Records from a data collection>
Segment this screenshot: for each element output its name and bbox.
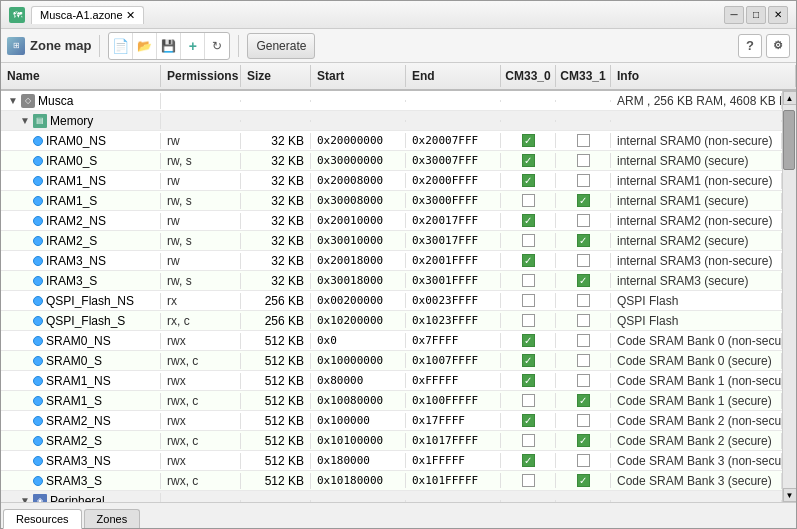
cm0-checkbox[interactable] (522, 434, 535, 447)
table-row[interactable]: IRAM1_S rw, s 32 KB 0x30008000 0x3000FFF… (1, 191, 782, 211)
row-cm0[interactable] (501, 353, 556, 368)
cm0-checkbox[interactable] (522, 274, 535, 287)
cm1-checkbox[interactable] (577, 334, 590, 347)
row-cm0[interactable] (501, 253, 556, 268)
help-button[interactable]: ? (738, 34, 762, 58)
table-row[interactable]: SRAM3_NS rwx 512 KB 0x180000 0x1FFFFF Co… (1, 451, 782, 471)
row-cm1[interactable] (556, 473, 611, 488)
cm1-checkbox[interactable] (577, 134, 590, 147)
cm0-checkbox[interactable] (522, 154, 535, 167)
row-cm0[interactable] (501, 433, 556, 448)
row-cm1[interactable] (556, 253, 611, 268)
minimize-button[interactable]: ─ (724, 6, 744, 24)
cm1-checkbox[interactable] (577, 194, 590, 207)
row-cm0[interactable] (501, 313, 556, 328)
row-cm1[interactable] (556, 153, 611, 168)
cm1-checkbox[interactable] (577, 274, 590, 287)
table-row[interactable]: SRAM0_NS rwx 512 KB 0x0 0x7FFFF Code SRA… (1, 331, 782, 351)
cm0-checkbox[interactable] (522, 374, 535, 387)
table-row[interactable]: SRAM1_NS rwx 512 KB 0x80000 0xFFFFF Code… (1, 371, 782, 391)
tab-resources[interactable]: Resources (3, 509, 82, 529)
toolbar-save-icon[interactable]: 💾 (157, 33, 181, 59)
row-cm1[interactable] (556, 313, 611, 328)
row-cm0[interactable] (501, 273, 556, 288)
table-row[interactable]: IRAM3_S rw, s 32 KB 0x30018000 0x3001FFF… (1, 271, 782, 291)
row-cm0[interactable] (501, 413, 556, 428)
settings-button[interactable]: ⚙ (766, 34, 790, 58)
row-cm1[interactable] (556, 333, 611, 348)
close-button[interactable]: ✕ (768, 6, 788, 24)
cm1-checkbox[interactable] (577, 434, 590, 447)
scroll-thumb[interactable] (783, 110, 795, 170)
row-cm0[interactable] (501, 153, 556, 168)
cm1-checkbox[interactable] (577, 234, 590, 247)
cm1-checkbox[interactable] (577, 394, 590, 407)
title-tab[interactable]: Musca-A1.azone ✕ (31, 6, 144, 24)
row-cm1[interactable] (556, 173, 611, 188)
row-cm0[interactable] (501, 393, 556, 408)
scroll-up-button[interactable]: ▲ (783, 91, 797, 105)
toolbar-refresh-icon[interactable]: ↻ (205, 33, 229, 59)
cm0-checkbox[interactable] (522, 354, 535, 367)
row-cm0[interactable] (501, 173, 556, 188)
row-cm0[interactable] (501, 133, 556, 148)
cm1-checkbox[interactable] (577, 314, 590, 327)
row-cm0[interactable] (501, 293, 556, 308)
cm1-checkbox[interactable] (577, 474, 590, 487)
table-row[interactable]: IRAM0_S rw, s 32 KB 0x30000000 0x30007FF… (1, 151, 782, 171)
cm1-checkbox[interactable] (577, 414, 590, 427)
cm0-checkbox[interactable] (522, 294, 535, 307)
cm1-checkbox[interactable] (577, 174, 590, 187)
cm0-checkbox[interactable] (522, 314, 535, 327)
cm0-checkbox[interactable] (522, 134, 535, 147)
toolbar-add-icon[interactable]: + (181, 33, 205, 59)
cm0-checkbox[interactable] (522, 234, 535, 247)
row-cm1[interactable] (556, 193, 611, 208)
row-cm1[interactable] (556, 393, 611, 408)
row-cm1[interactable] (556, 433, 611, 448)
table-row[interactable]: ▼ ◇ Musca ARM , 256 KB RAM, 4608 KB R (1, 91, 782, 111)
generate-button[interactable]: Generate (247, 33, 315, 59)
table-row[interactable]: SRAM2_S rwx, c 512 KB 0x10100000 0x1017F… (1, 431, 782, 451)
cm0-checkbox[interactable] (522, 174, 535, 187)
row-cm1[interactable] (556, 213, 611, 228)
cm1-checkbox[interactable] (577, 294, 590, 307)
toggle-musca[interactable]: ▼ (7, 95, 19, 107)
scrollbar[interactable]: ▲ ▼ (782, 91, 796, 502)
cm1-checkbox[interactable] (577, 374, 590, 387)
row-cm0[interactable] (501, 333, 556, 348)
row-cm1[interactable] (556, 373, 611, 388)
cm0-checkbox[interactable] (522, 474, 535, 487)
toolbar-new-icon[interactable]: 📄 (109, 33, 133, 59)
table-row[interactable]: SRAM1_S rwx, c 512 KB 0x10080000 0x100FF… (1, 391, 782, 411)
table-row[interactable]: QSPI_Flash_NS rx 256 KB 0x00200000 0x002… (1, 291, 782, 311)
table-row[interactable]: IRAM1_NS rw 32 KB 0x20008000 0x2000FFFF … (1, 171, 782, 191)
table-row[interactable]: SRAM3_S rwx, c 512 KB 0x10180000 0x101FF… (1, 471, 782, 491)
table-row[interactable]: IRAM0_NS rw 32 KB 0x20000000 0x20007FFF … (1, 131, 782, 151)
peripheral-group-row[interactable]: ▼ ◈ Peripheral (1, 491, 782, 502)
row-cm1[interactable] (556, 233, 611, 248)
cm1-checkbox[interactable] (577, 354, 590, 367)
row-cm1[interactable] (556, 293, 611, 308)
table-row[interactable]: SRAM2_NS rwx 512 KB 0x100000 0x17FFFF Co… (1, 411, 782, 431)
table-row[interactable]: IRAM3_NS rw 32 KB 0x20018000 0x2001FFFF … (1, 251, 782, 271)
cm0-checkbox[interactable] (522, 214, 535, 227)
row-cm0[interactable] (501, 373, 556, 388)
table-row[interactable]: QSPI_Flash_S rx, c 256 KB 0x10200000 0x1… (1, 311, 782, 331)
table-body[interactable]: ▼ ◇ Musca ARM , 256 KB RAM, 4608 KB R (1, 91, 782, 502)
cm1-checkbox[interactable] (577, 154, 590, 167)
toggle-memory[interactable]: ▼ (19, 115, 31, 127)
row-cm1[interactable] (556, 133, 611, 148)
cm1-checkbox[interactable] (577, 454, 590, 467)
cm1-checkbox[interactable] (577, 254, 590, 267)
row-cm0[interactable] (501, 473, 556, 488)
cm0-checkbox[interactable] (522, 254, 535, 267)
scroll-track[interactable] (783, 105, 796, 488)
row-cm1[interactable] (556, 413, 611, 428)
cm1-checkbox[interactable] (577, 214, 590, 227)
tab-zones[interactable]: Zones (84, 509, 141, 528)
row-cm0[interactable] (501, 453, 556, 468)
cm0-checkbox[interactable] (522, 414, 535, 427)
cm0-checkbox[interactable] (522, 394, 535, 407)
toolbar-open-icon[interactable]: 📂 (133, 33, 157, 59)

What is required>
State how many lines in the records above contain the word "button", giving only the number.

Solution to the problem>
6